◆ GIVEN DATA:
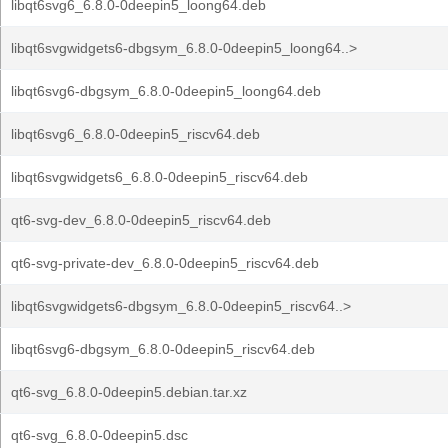
libqt6svg6_6.8.0-0deepin5_loong64.deb
libqt6svgwidgets6-dbgsym_6.8.0-0deepin5_loong64..>
libqt6svg6-dbgsym_6.8.0-0deepin5_loong64.deb
libqt6svg6_6.8.0-0deepin5_riscv64.deb
libqt6svgwidgets6_6.8.0-0deepin5_riscv64.deb
qt6-svg-dev_6.8.0-0deepin5_riscv64.deb
qt6-svg-private-dev_6.8.0-0deepin5_riscv64.deb
libqt6svgwidgets6-dbgsym_6.8.0-0deepin5_riscv64..>
libqt6svg6-dbgsym_6.8.0-0deepin5_riscv64.deb
qt6-svg_6.8.0-0deepin5.debian.tar.xz
qt6-svg_6.8.0-0deepin5.dsc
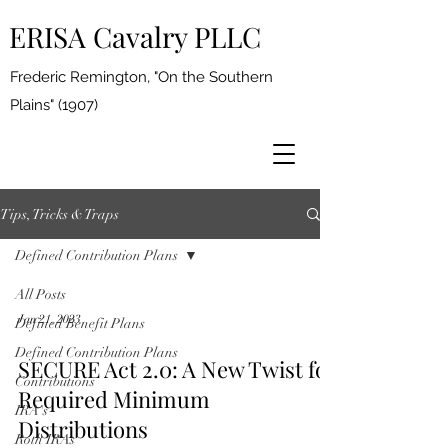
ERISA Cavalry PLLC
Frederic Remington, "On the Southern
Plains" (1907)
Tips, Tricks & Traps
Defined Contribution Plans
All Posts
Jan 21, 2023
Defined Benefit Plans
Defined Contribution Plans
SECURE Act 2.0: A New Twist for
Contributions
Required Minimum
IRA's
Distributions
Roth IRAs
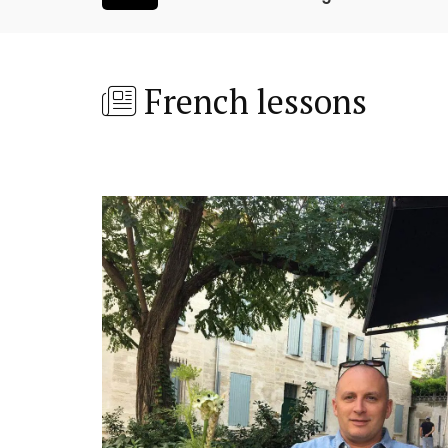
French lessons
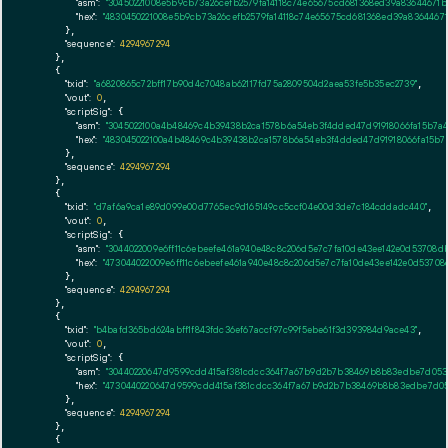
"asm":
"30450221008e5b9cb73a26cefb2579fa14118c74e65675cd681368ed39a83644671b
"hex":
"4830450221008e5b9cb73a26cefb2579fa14118c74e65675cd681368ed39a83644671
      },

"sequence":
4294967294
    },

    {

"txid":
"a6820865c72bff17b90d4c7048ab62117fd75a2809504d2aea53fe5b35ec2739"
,

"vout":
0
,

"scriptSig":
 {

"asm":
"3045022100a4b48469c4b39438b2ca1578b6a54eb3f4dded47d91918066fa15b7a4
"hex":
"483045022100a4b48469c4b39438b2ca1578b6a54eb3f4dded47d91918066fa15b7a
      },

"sequence":
4294967294
    },

    {

"txid":
"d7af6a9ca1e89d099e00d7765ec9d165149cc5ccf04e00d3de7c184cddadc440"
,

"vout":
0
,

"scriptSig":
 {

"asm":
"3044022009e6ff11c6ebeefe461a940e48c8c206d5e7c7fa10de43ee142e0d53708d
"hex":
"473044022009e6ff11c6ebeefe461a940e48c8c206d5e7c7fa10de43ee142e0d5370
      },

"sequence":
4294967294
    },

    {

"txid":
"b4bafd365bd624abff1f843fdc36ef67accf97c99f5ebe61f3d393984d9ace43"
,

"vout":
0
,

"scriptSig":
 {

"asm":
"30440220647d9599cdd415af381cdcc364f7a67b9d2b7b38469b8b83edbe7d0532
"hex":
"4730440220647d9599cdd415af381cdcc364f7a67b9d2b7b38469b8b83edbe7d053
      },

"sequence":
4294967294
    },

    {
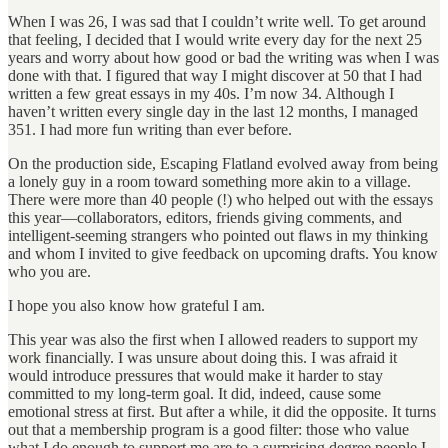
When I was 26, I was sad that I couldn’t write well. To get around
that feeling, I decided that I would write every day for the next 25
years and worry about how good or bad the writing was when I was
done with that. I figured that way I might discover at 50 that I had
written a few great essays in my 40s. I’m now 34. Although I
haven’t written every single day in the last 12 months, I managed
351. I had more fun writing than ever before.
On the production side, Escaping Flatland evolved away from being
a lonely guy in a room toward something more akin to a village.
There were more than 40 people (!) who helped out with the essays
this year—collaborators, editors, friends giving comments, and
intelligent-seeming strangers who pointed out flaws in my thinking
and whom I invited to give feedback on upcoming drafts. You know
who you are.
I hope you also know how grateful I am.
This year was also the first when I allowed readers to support my
work financially. I was unsure about doing this. I was afraid it
would introduce pressures that would make it harder to stay
committed to my long-term goal. It did, indeed, cause some
emotional stress at first. But after a while, it did the opposite. It turns
out that a membership program is a good filter: those who value
what I do enough to support me are to a surprising degree people I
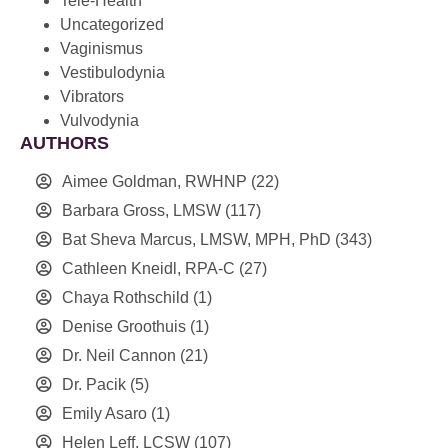
Tele-Health
Uncategorized
Vaginismus
Vestibulodynia
Vibrators
Vulvodynia
AUTHORS
Aimee Goldman, RWHNP
(22)
Barbara Gross, LMSW
(117)
Bat Sheva Marcus, LMSW, MPH, PhD
(343)
Cathleen Kneidl, RPA-C
(27)
Chaya Rothschild
(1)
Denise Groothuis
(1)
Dr. Neil Cannon
(21)
Dr. Pacik
(5)
Emily Asaro
(1)
Helen Leff, LCSW
(107)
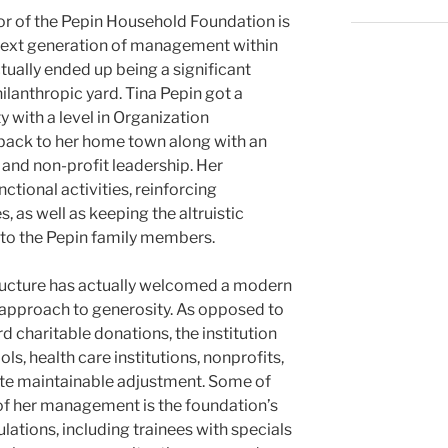
tor of the Pepin Household Foundation is
 next generation of management within
ually ended up being a significant
hilanthropic yard. Tina Pepin got a
 with a level in Organization
back to her home town along with an
 and non-profit leadership. Her
ctional activities, reinforcing
 as well as keeping the altruistic
 to the Pepin family members.
tructure has actually welcomed a modern
approach to generosity. As opposed to
d charitable donations, the institution
ls, health care institutions, nonprofits,
ate maintainable adjustment. Some of
 of her management is the foundation’s
lations, including trainees with specials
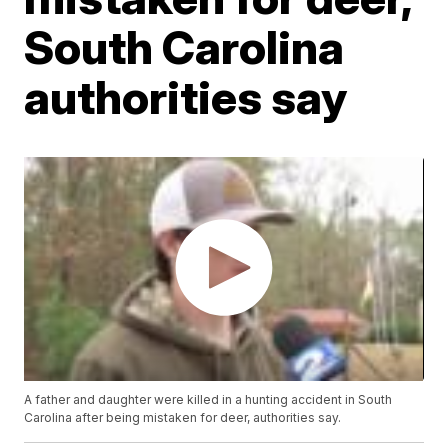
South Carolina
authorities say
A father and daughter were killed in a hunting accident in South
Carolina after being mistaken for deer, authorities say.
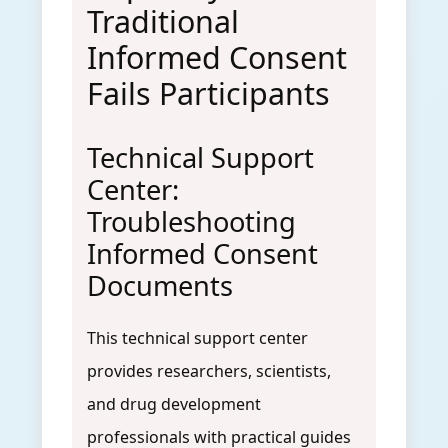
Traditional
Informed Consent
Fails Participants
Technical Support
Center:
Troubleshooting
Informed Consent
Documents
This technical support center
provides researchers, scientists,
and drug development
professionals with practical guides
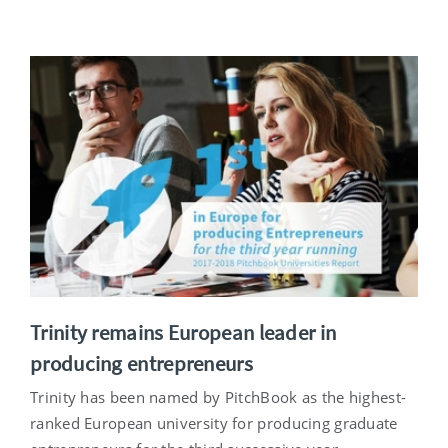
Trinity remains European leader in
producing entrepreneurs
Trinity has been named by PitchBook as the highest-
ranked European university for producing graduate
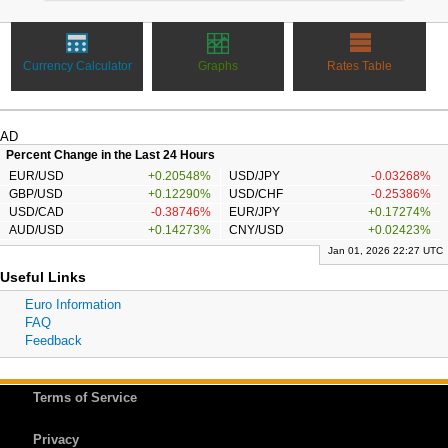
Currency Calculator
Graphs
Rates Table
AD
Percent Change in the Last 24 Hours
EUR/USD
+0.20548%
USD/JPY
-0.03268%
GBP/USD
+0.12290%
USD/CHF
-0.25386%
USD/CAD
-0.38746%
EUR/JPY
+0.17274%
AUD/USD
+0.14273%
CNY/USD
+0.02423%
Jan 01, 2026 22:27 UTC
Useful Links
Euro Information
FAQ
Feedback
Terms of Service
Privacy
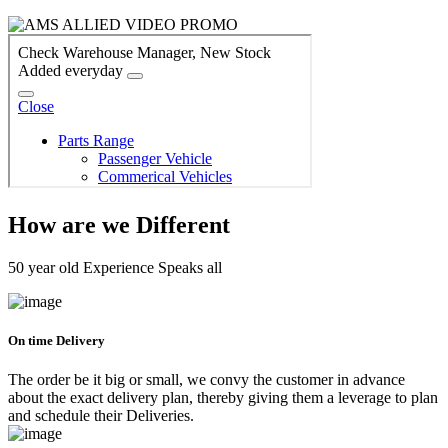
How are we Different
50 year old Experience Speaks all
On time Delivery
The order be it big or small, we convy the customer in advance
about the exact delivery plan, thereby giving them a leverage to plan
and schedule their Deliveries.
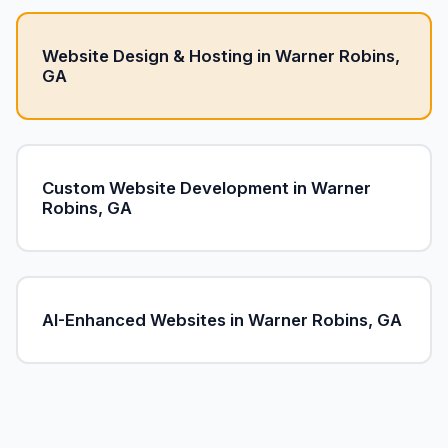
Website Design & Hosting in Warner Robins,
GA
Custom Website Development in Warner
Robins, GA
AI-Enhanced Websites in Warner Robins, GA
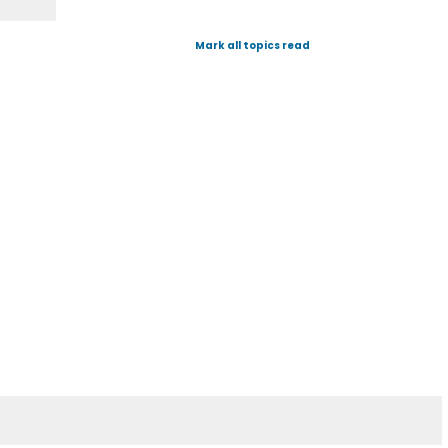
Mark all topics read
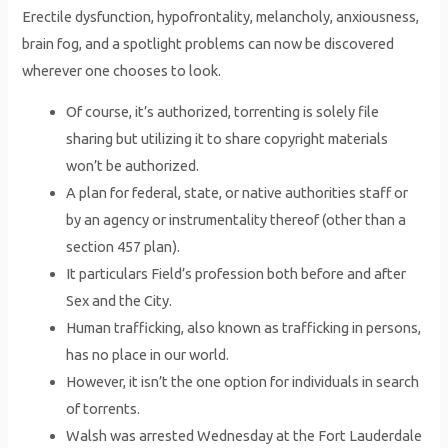
Erectile dysfunction, hypofrontality, melancholy, anxiousness,
brain fog, and a spotlight problems can now be discovered
wherever one chooses to look.
Of course, it’s authorized, torrenting is solely file
sharing but utilizing it to share copyright materials
won’t be authorized.
A plan for federal, state, or native authorities staff or
by an agency or instrumentality thereof (other than a
section 457 plan).
It particulars Field’s profession both before and after
Sex and the City.
Human trafficking, also known as trafficking in persons,
has no place in our world.
However, it isn’t the one option for individuals in search
of torrents.
Walsh was arrested Wednesday at the Fort Lauderdale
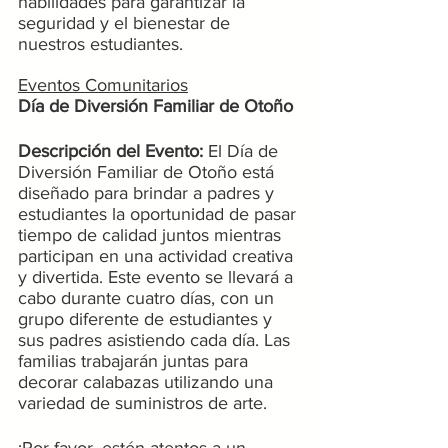
habilidades para garantizar la 
seguridad y el bienestar de 
nuestros estudiantes.
Eventos Comunitarios
Día de Diversión Familiar de Otoño
Descripción del Evento:
 El Día de 
Diversión Familiar de Otoño está 
diseñado para brindar a padres y 
estudiantes la oportunidad de pasar 
tiempo de calidad juntos mientras 
participan en una actividad creativa 
y divertida. Este evento se llevará a 
cabo durante cuatro días, con un 
grupo diferente de estudiantes y 
sus padres asistiendo cada día. Las 
familias trabajarán juntas para 
decorar calabazas utilizando una 
variedad de suministros de arte.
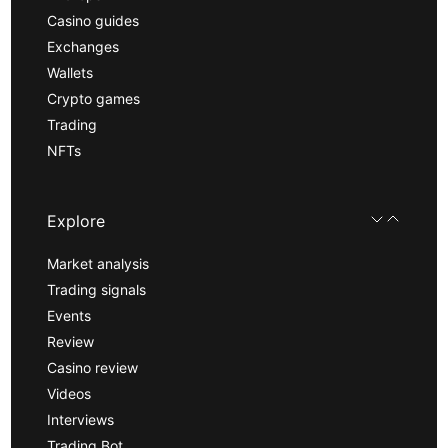
Casino guides
Exchanges
Wallets
Crypto games
Trading
NFTs
Explore
Market analysis
Trading signals
Events
Review
Casino review
Videos
Interviews
Trading Bot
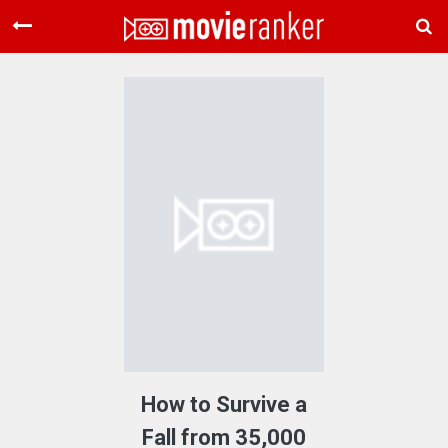
Home
Movies
Rankings
Login
About Us
How to Survive a
Fall from 35,000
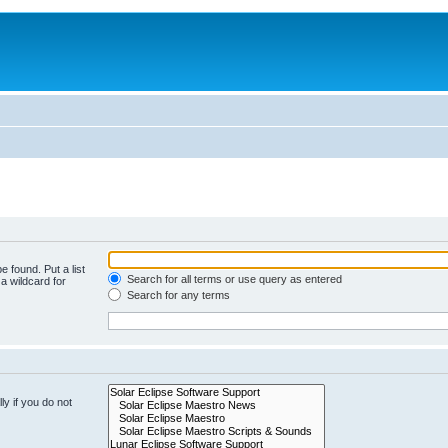
e found. Put a list
Search for all terms or use query as entered
a wildcard for
Search for any terms
y if you do not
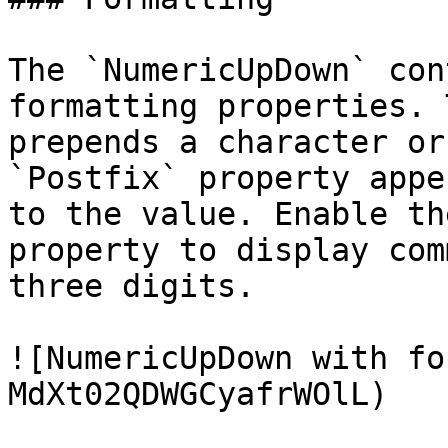
The `NumericUpDown` con
formatting properties. 
prepends a character or
`Postfix` property appe
to the value. Enable th
property to display com
three digits.

![NumericUpDown with fo
MdXt02QDWGCyafrWOlL)
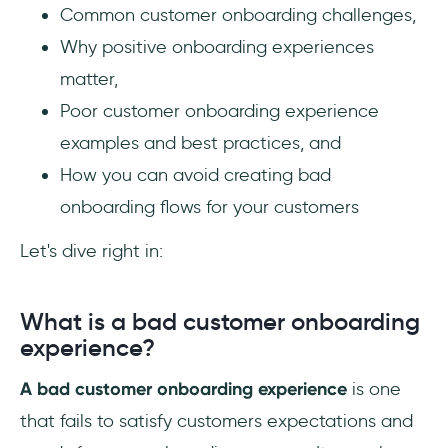
Common customer onboarding challenges,
Why positive onboarding experiences
matter,
Poor customer onboarding experience
examples and best practices, and
How you can avoid creating bad
onboarding flows for your customers
Let's dive right in:
What is a bad customer onboarding
experience?
A bad customer onboarding experience
is one
that fails to satisfy customers expectations and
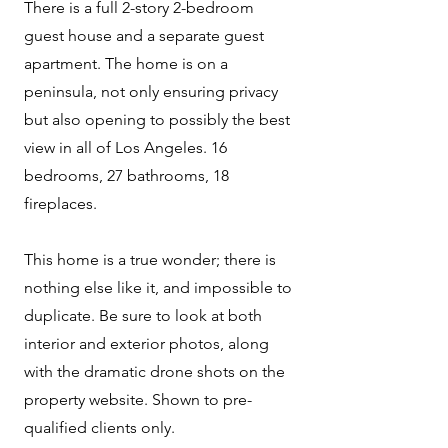
There is a full 2-story 2-bedroom
guest house and a separate guest
apartment. The home is on a
peninsula, not only ensuring privacy
but also opening to possibly the best
view in all of Los Angeles. 16
bedrooms, 27 bathrooms, 18
fireplaces.
This home is a true wonder; there is
nothing else like it, and impossible to
duplicate. Be sure to look at both
interior and exterior photos, along
with the dramatic drone shots on the
property website. Shown to pre-
qualified clients only.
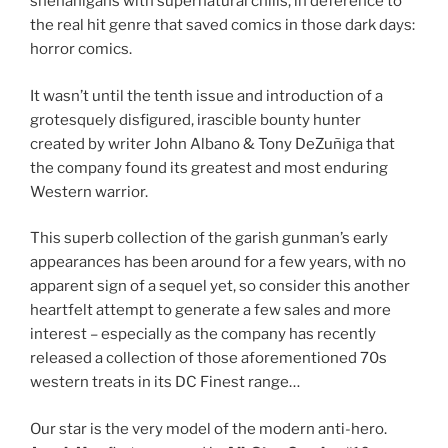
shenanigans with supernatural chills, in deference to
the real hit genre that saved comics in those dark days:
horror comics.
It wasn’t until the tenth issue and introduction of a
grotesquely disfigured, irascible bounty hunter
created by writer John Albano & Tony DeZuñiga that
the company found its greatest and most enduring
Western warrior.
This superb collection of the garish gunman’s early
appearances has been around for a few years, with no
apparent sign of a sequel yet, so consider this another
heartfelt attempt to generate a few sales and more
interest – especially as the company has recently
released a collection of those aforementioned 70s
western treats in its DC Finest range…
Our star is the very model of the modern anti-hero.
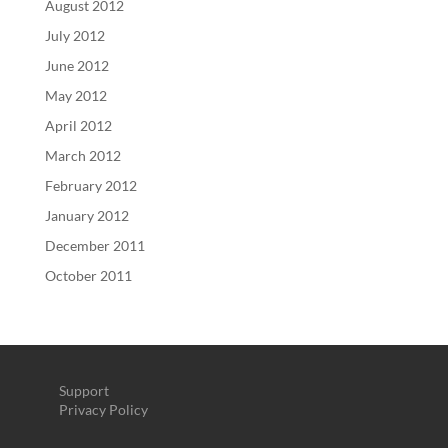
August 2012
July 2012
June 2012
May 2012
April 2012
March 2012
February 2012
January 2012
December 2011
October 2011
Support
Privacy Policy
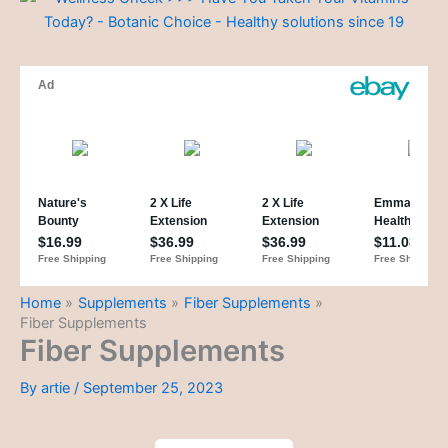
Home
Supplements
Fiber Supplements
Fiber Supplements
Fiber Supplements
By
artie
/
September 25, 2023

◆ WHAT YOU SHOULD DO: Reproduce every line of the records containing the string "authorized".

◆ THE ANSWER:
Of course, it’s authorized, torrenting is solely file
won’t be authorized.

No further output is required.